▶ [WHAT YOU HAVE TO DO]
Copy each line below as written, but skip the pictures.

▶ [SUPPLIED DATA]
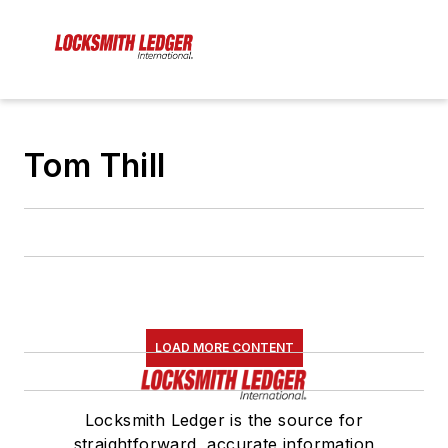
Tom Thill
LOAD MORE CONTENT
Locksmith Ledger is the source for
straightforward, accurate information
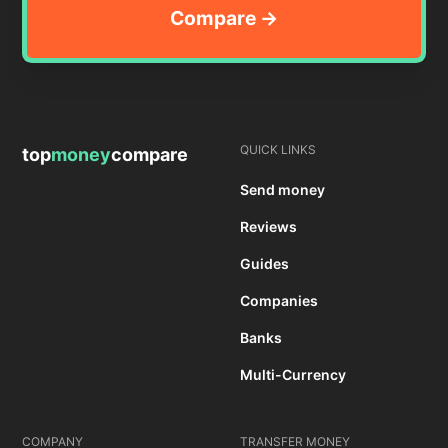
QUICK LINKS
top
money
compare
Send money
Reviews
Guides
Companies
Banks
Multi-Currency
COMPANY
TRANSFER MONEY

▶ [OUTPUT FOR THIS EXERCISE]
Tom Thill
LOAD MORE CONTENT
Locksmith Ledger is the source for
straightforward, accurate information
QUICK LINKS
top
money
compare
Send money
Reviews
Guides
Companies
Banks
Multi-Currency
COMPANY
TRANSFER MONEY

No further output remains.